MTU selection and advertisement
This proposes a list of fixes to the MTU problems of Openstack to ensure that VMs run with the correct MTU on both virtual and physical Openstack networks.
tl;dr: Your Neutron network's MTU for any L3 encap is probably not 1500 bytes. This causes a multitude of creeping horrors, listed in excruciating detail here, and while there are existing workarounds they don't work in a variety of deployment types, probably including the one you're running right now. If you are willing to accept this as a given, skip to the next section.
Neutron networks have unpredictable MTUs, which causes a long list of corner case behaviour.
The MTU of a tenant network running on machines that themselves have MTUs of 1500 bytes on all their interfaces (the typical default value) may be, among other values:
- 1500 bytes, where the encap mechanism used is VLANs, or the network is a flat network. Note that, independent of your preferred encap type, one of these two applies to all your externally connected network
- 1492 bytes, where the encap mechanism used is GRE tunnels. Note that this implies that your tenant network on one side of the router doesn't have the same MTU as the external network on the other side
- smaller, if the encap is something else L3 like VXLAN
- larger, if the cloud has been deployed on an infrastructure using jumbo frames
If the maximum transfer unit size is exceeded, packets are dropped, either on the network (if the network cannot pass traffic as big as the sender expects to send) or at the desination (if the desination's configured MTU is smaller than that of the sender or the network).
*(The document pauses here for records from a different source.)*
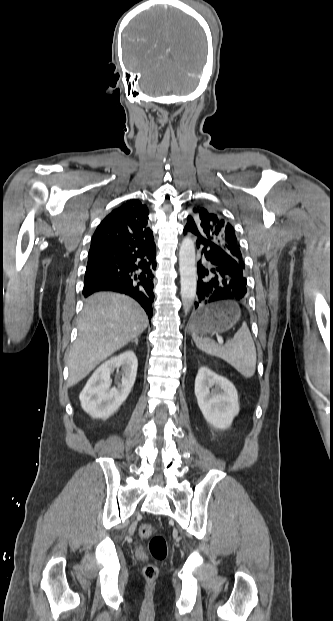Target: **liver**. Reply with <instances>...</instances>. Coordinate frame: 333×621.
<instances>
[{
    "mask_svg": "<svg viewBox=\"0 0 333 621\" xmlns=\"http://www.w3.org/2000/svg\"><path fill=\"white\" fill-rule=\"evenodd\" d=\"M147 326L146 313L129 297L111 292L88 297L78 324V338L67 356L68 384H77Z\"/></svg>",
    "mask_w": 333,
    "mask_h": 621,
    "instance_id": "liver-1",
    "label": "liver"
}]
</instances>
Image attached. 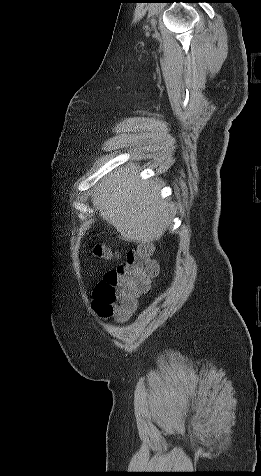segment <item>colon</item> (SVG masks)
Returning <instances> with one entry per match:
<instances>
[{
	"mask_svg": "<svg viewBox=\"0 0 261 476\" xmlns=\"http://www.w3.org/2000/svg\"><path fill=\"white\" fill-rule=\"evenodd\" d=\"M94 252L104 258L112 255L102 245H97ZM152 253V246L142 243L125 254L121 265L106 273L94 291L93 306L99 316L124 320L132 314L138 295L147 291L150 280L158 272Z\"/></svg>",
	"mask_w": 261,
	"mask_h": 476,
	"instance_id": "obj_1",
	"label": "colon"
}]
</instances>
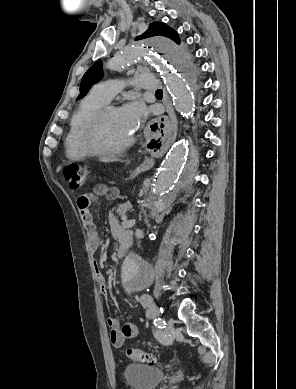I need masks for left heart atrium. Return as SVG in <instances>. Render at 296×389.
Returning a JSON list of instances; mask_svg holds the SVG:
<instances>
[{
  "mask_svg": "<svg viewBox=\"0 0 296 389\" xmlns=\"http://www.w3.org/2000/svg\"><path fill=\"white\" fill-rule=\"evenodd\" d=\"M131 132H135L146 116V108L139 100H132L120 110Z\"/></svg>",
  "mask_w": 296,
  "mask_h": 389,
  "instance_id": "left-heart-atrium-1",
  "label": "left heart atrium"
}]
</instances>
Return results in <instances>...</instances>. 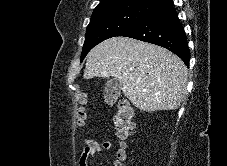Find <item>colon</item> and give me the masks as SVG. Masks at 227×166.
I'll return each mask as SVG.
<instances>
[{
    "label": "colon",
    "instance_id": "colon-1",
    "mask_svg": "<svg viewBox=\"0 0 227 166\" xmlns=\"http://www.w3.org/2000/svg\"><path fill=\"white\" fill-rule=\"evenodd\" d=\"M86 98L82 97L81 103L83 107H81L78 113V125L84 126L88 119L89 114L87 109L84 107L86 105ZM114 126L116 129L117 137L121 142V147L117 151L118 161L115 163V166H121V161L126 157V147L125 143L130 137L133 129V110L131 105L127 101H121L117 107L116 115L114 117Z\"/></svg>",
    "mask_w": 227,
    "mask_h": 166
}]
</instances>
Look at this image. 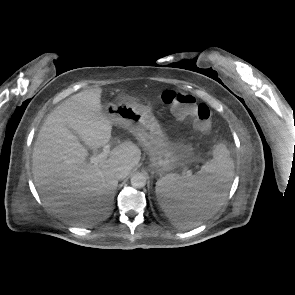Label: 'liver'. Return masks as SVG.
<instances>
[{"instance_id": "1", "label": "liver", "mask_w": 295, "mask_h": 295, "mask_svg": "<svg viewBox=\"0 0 295 295\" xmlns=\"http://www.w3.org/2000/svg\"><path fill=\"white\" fill-rule=\"evenodd\" d=\"M101 93V88L90 89L64 100L46 118L33 148L35 186L45 205L64 221H87L105 211L118 186L116 169L130 172L141 159L139 147L125 141L98 165L86 161L87 147L99 148L111 138L112 122L102 109Z\"/></svg>"}]
</instances>
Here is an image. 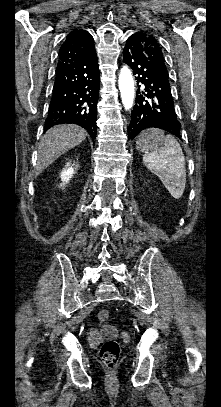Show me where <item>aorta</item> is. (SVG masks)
<instances>
[{"instance_id": "aorta-1", "label": "aorta", "mask_w": 221, "mask_h": 407, "mask_svg": "<svg viewBox=\"0 0 221 407\" xmlns=\"http://www.w3.org/2000/svg\"><path fill=\"white\" fill-rule=\"evenodd\" d=\"M118 86L123 106L126 110H130L134 103L135 86L132 73L127 66H123L120 71Z\"/></svg>"}]
</instances>
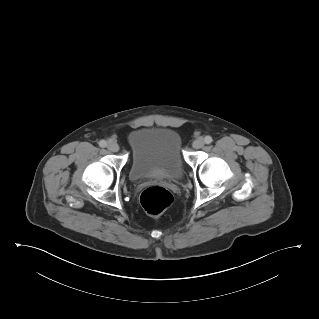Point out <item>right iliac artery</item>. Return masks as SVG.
<instances>
[{"label": "right iliac artery", "instance_id": "right-iliac-artery-1", "mask_svg": "<svg viewBox=\"0 0 319 319\" xmlns=\"http://www.w3.org/2000/svg\"><path fill=\"white\" fill-rule=\"evenodd\" d=\"M99 146H100V147H106V146H107V142H106L105 140H101V141L99 142Z\"/></svg>", "mask_w": 319, "mask_h": 319}]
</instances>
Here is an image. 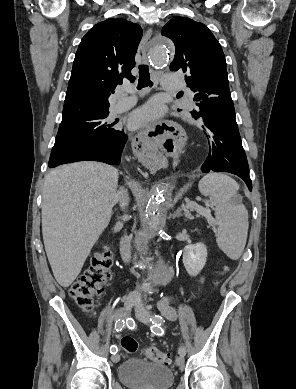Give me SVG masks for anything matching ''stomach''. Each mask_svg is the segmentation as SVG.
<instances>
[{"label":"stomach","mask_w":296,"mask_h":389,"mask_svg":"<svg viewBox=\"0 0 296 389\" xmlns=\"http://www.w3.org/2000/svg\"><path fill=\"white\" fill-rule=\"evenodd\" d=\"M153 172H154V173H157V172H158V169H153Z\"/></svg>","instance_id":"0dacf381"}]
</instances>
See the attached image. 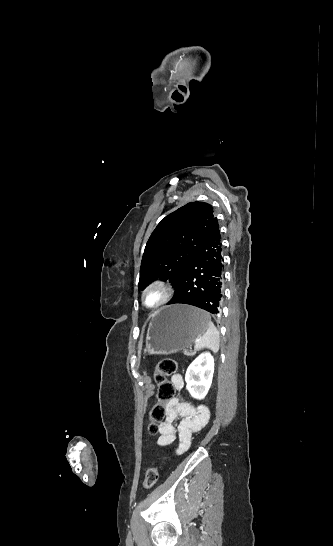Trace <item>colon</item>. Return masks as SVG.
Wrapping results in <instances>:
<instances>
[{"mask_svg": "<svg viewBox=\"0 0 333 546\" xmlns=\"http://www.w3.org/2000/svg\"><path fill=\"white\" fill-rule=\"evenodd\" d=\"M177 367L178 363L170 358L161 359L155 367L154 379L158 386V392L157 402L152 406L149 415L150 423L148 429L151 434L158 432L159 424L164 420L166 415L165 405L174 398L175 387L168 378L175 375ZM158 478V467L149 468L146 472L143 486L147 489L152 488L157 483Z\"/></svg>", "mask_w": 333, "mask_h": 546, "instance_id": "obj_1", "label": "colon"}]
</instances>
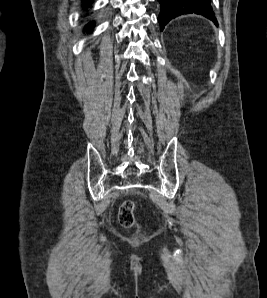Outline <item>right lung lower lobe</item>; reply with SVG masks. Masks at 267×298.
<instances>
[{
    "label": "right lung lower lobe",
    "instance_id": "obj_1",
    "mask_svg": "<svg viewBox=\"0 0 267 298\" xmlns=\"http://www.w3.org/2000/svg\"><path fill=\"white\" fill-rule=\"evenodd\" d=\"M85 2V4L83 5L84 8H87L90 4L91 1L90 0H83ZM93 23H89L86 27L88 28V30H90L91 26Z\"/></svg>",
    "mask_w": 267,
    "mask_h": 298
}]
</instances>
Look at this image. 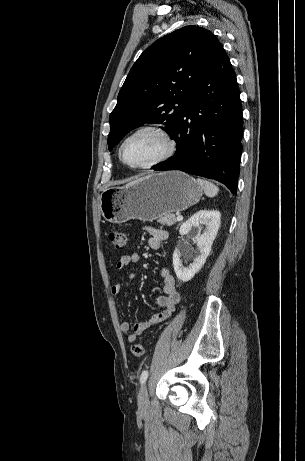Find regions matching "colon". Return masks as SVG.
<instances>
[{
    "instance_id": "1",
    "label": "colon",
    "mask_w": 305,
    "mask_h": 461,
    "mask_svg": "<svg viewBox=\"0 0 305 461\" xmlns=\"http://www.w3.org/2000/svg\"><path fill=\"white\" fill-rule=\"evenodd\" d=\"M109 240L116 251H123L127 244V235L124 232L111 230L108 234ZM132 355L135 358H140L144 354V349L141 344H134L131 347Z\"/></svg>"
}]
</instances>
In practice, this means that both the sender and receiver - be they VMs, services or routers - must agree on MTU size, and the network segment must pass packets of the agreed size.
Also, note that L3 mechanisms for path MTU discovery only take place for packets passing through a L3 element such as a router. They do not take place for traffic transiting an L2 segment, which means that large packets are dropped without the sender finding out. This leads to inconsistent behaviour with different transfer types: typically, bulk transfers of data do not work but some connections such as small HTTP requests do.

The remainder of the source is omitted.